Great Reset, die große Zurücksetzung, alles Bisherige löschen, globaler Neustart, noch einmal ganz von vorn – wie soll das gehen?* Auch Putin spricht vom Great Reset, gehört zu denen, die sich in Davos treffen, erst kürzlich hat er an einer von Klaus Schwab geleiteten Videokonferenz teilgenommen. Das lässt aufhorchen. Es ist doch klar, so wie bisher: ein Leben aus dem Vollen, ohne Rücksicht auf die Natur und die Armut auf der Erde, kann die westliche Welt nicht weitermachen. Vielleicht brauchen wir ja wirklich einen Great Reset, einen Neuanfang auf allen Gebieten. Aber keinen Neustart, an dem sich ein paar Leute skrupellos bereichern, bei dem sie ihre Macht ausspielen, die Menschheit unterjochen, sie dunklen, satanischen Zwecken gefügig machen.
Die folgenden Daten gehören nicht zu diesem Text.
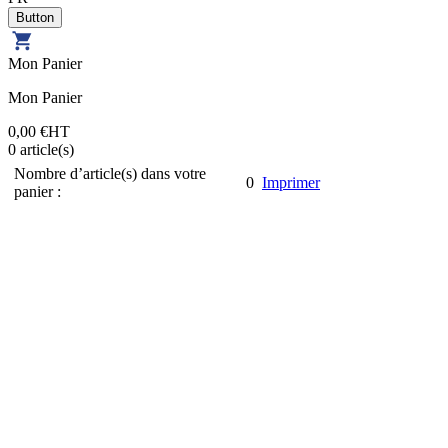
Mon Panier
Mon Panier
0,00 €
HT
0
article(s)
Nombre d’article(s) dans votre
0
Imprimer
panier :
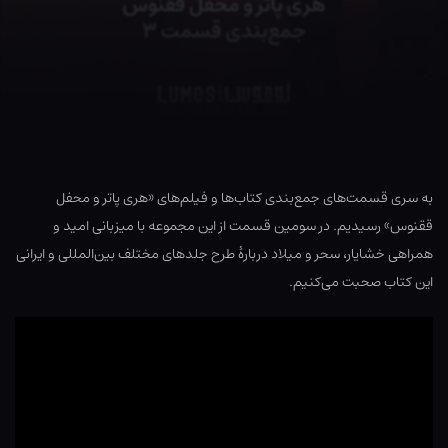
به سری قسمت‌های جمع‌بندی کتاب‌ها و فیلم‌های «هری پاتر و محفل
ققنوس» رسیدیم. در سومین قسمت از این مجموعه با میزبانی امید و
همراهی خشایار، سحر و میلاد دربارهٔ طرح جلدهای مختلف بین‌المللی و ایرانی
این کتاب صحبت می‌کنیم.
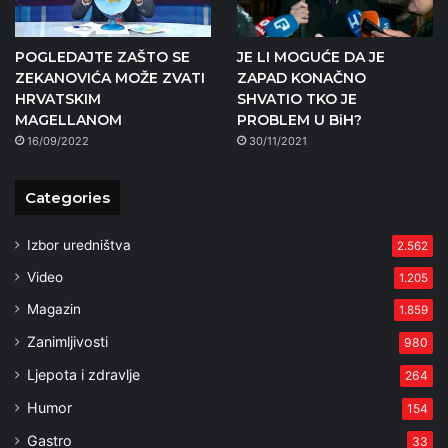
POGLEDAJTE ZAŠTO SE
JE LI MOGUĆE DA JE
ZEKANOVIĆA MOŽE ZVATI
ZAPAD KONAČNO
HRVATSKIM
SHVATIO TKO JE
MAGELLANOM
PROBLEM U BiH?
16/09/2022
30/11/2021
Categories
Izbor uredništva
2.562
Video
1.205
Magazin
1.859
Zanimljivosti
980
Ljepota i zdravlje
264
Humor
154
Gastro
33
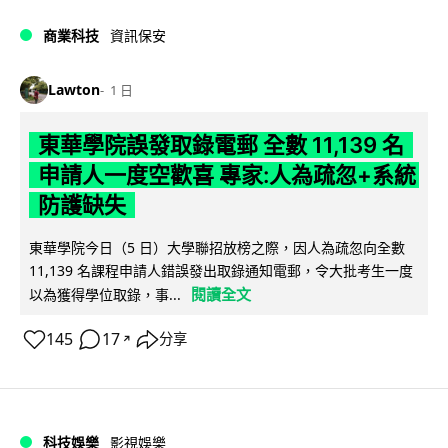
商業科技
資訊保安
Lawton
1 日
東華學院誤發取錄電郵 全數 11,139 名
申請人一度空歡喜 專家:人為疏忽+系統
防護缺失
東華學院今日（5 日）大學聯招放榜之際，因人為疏忽向全數
11,139 名課程申請人錯誤發出取錄通知電郵，令大批考生一度
閱讀全文
以為獲得學位取錄，事...
145
17
分享
↗
科技娛樂
影視娛樂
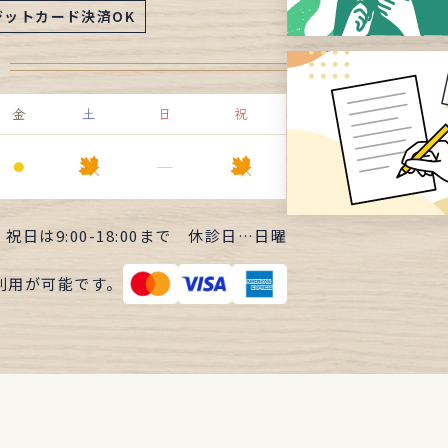
ジットカード決済OK
金
土
日
祝
⚫︎
ー
・祝日は
9:00-18:00まで
休診日…日曜
利用が可能です。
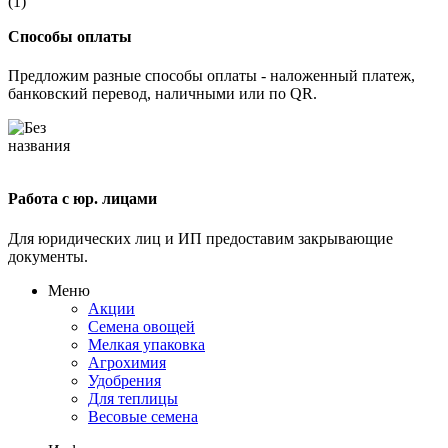
Способы оплаты
Предложим разные способы оплаты - наложенный платеж,
банковский перевод, наличными или по QR.
Работа с юр. лицами
Для юридических лиц и ИП предоставим закрывающие
документы.
Меню
Акции
Семена овощей
Мелкая упаковка
Агрохимия
Удобрения
Для теплицы
Весовые семена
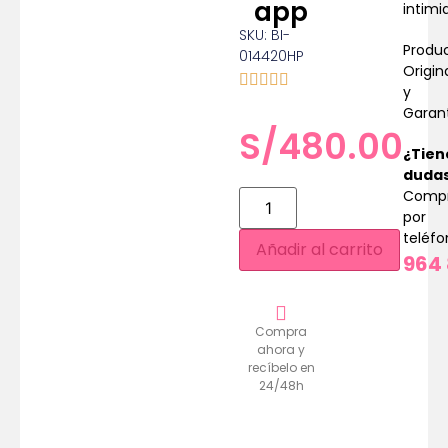
app
intimi
SKU: BI-
Produ
014420HP
Origin
y
Garan
S/
480.00
¿Tien
duda
Comp
por
teléf
Añadir al carrito
964 
Compra
ahora y
recíbelo en
24/48h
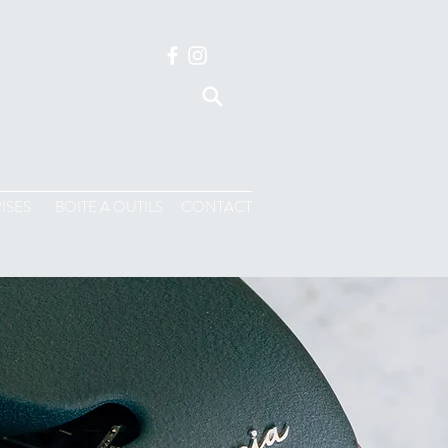
ISES
BOITE A OUTILS
CONTACT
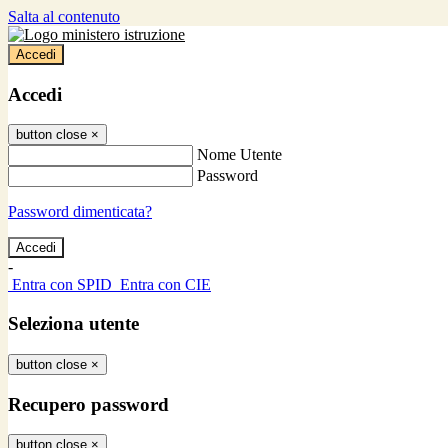
Salta al contenuto
Accedi
Accedi
button close
×
Nome Utente
Password
Password dimenticata?
-
Entra con SPID
Entra con CIE
Seleziona utente
button close
×
Recupero password
button close
×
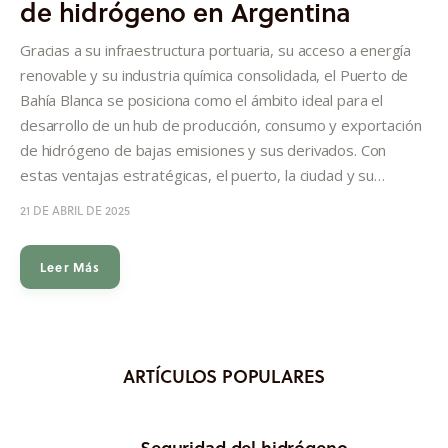
de hidrógeno en Argentina
Informes
Gracias a su infraestructura portuaria, su acceso a energía
Quiénes somos
renovable y su industria química consolidada, el Puerto de
Bahía Blanca se posiciona como el ámbito ideal para el
desarrollo de un hub de producción, consumo y exportación
de hidrógeno de bajas emisiones y sus derivados. Con
estas ventajas estratégicas, el puerto, la ciudad y su…
21 DE ABRIL DE 2025
Leer Más
ARTÍCULOS POPULARES
Seguridad del hidrógeno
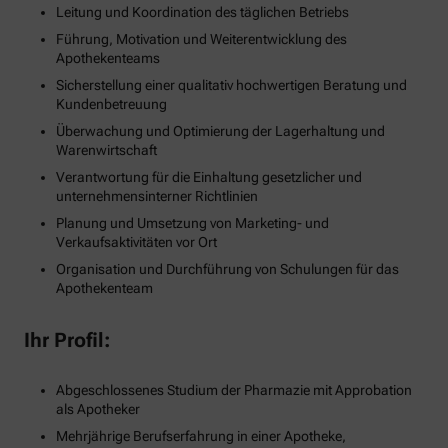
Leitung und Koordination des täglichen Betriebs
Führung, Motivation und Weiterentwicklung des
Apothekenteams
Sicherstellung einer qualitativ hochwertigen Beratung und
Kundenbetreuung
Überwachung und Optimierung der Lagerhaltung und
Warenwirtschaft
Verantwortung für die Einhaltung gesetzlicher und
unternehmensinterner Richtlinien
Planung und Umsetzung von Marketing- und
Verkaufsaktivitäten vor Ort
Organisation und Durchführung von Schulungen für das
Apothekenteam
Ihr Profil:
Abgeschlossenes Studium der Pharmazie mit Approbation
als Apotheker
Mehrjährige Berufserfahrung in einer Apotheke,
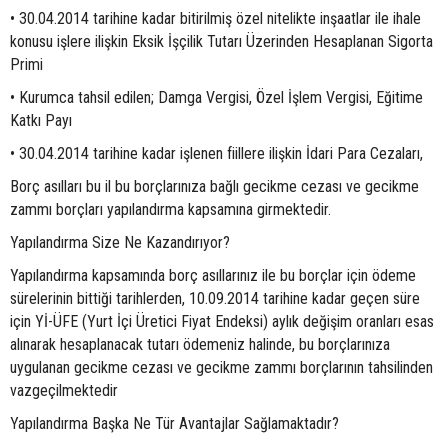
• 30.04.2014 tarihine kadar bitirilmiş özel nitelikte inşaatlar ile ihale
konusu işlere ilişkin Eksik İşçilik Tutarı Üzerinden Hesaplanan Sigorta
Primi
• Kurumca tahsil edilen; Damga Vergisi, Özel İşlem Vergisi, Eğitime
Katkı Payı
• 30.04.2014 tarihine kadar işlenen fiillere ilişkin İdari Para Cezaları,
Borç asılları bu il bu borçlarınıza bağlı gecikme cezası ve gecikme
zammı borçları yapılandırma kapsamına girmektedir.
Yapılandırma Size Ne Kazandırıyor?
Yapılandırma kapsamında borç asıllarınız ile bu borçlar için ödeme
sürelerinin bittiği tarihlerden, 10.09.2014 tarihine kadar geçen süre
için Yİ-ÜFE (Yurt İçi Üretici Fiyat Endeksi) aylık değişim oranları esas
alınarak hesaplanacak tutarı ödemeniz halinde, bu borçlarınıza
uygulanan gecikme cezası ve gecikme zammı borçlarının tahsilinden
vazgeçilmektedir
Yapılandırma Başka Ne Tür Avantajlar Sağlamaktadır?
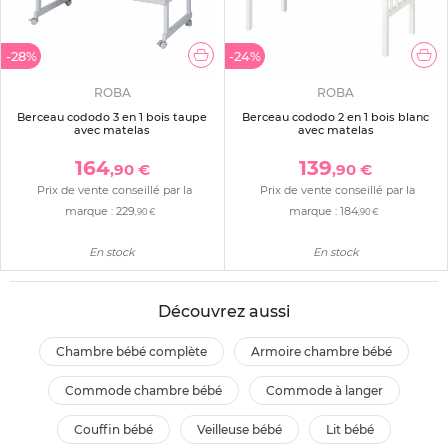
-28%
-24%
ROBA
ROBA
Berceau cododo 3 en 1 bois taupe
Berceau cododo 2 en 1 bois blanc
avec matelas
avec matelas
164
139
,90 €
,90 €
Prix de vente conseillé par la
Prix de vente conseillé par la
marque :
229
marque :
184
,90 €
,90 €
En stock
En stock
Découvrez aussi
chambre bébé complète
armoire chambre bébé
commode chambre bébé
commode à langer
couffin bébé
veilleuse bébé
lit bébé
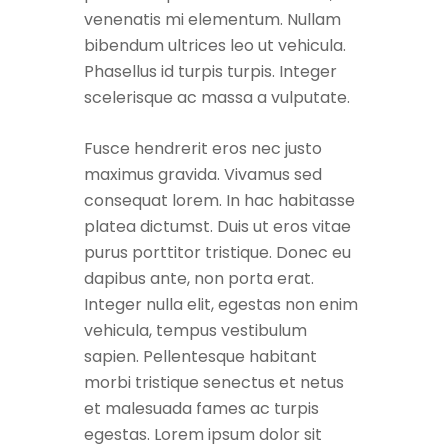
venenatis mi elementum. Nullam
bibendum ultrices leo ut vehicula.
Phasellus id turpis turpis. Integer
scelerisque ac massa a vulputate.
Fusce hendrerit eros nec justo
maximus gravida. Vivamus sed
consequat lorem. In hac habitasse
platea dictumst. Duis ut eros vitae
purus porttitor tristique. Donec eu
dapibus ante, non porta erat.
Integer nulla elit, egestas non enim
vehicula, tempus vestibulum
sapien. Pellentesque habitant
morbi tristique senectus et netus
et malesuada fames ac turpis
egestas. Lorem ipsum dolor sit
*Vgl. die Besprechung von Klaus Schwabs Buch „The Great Reset“ in WB Ausg. 20, S. 16–23.
Bei der Frage nach der inneren Substanz des Vorgangs geht es um Dreierlei: um konkrete Inhalte, die Art und Weise und nicht zuletzt um die Zielsetzungen des Great Reset. Was soll von Grund auf neu gestaltet werden, auf welchem Wege und wohin wollen wir steuern, was ist das Ziel, auf welches System läuft es am Ende hinaus?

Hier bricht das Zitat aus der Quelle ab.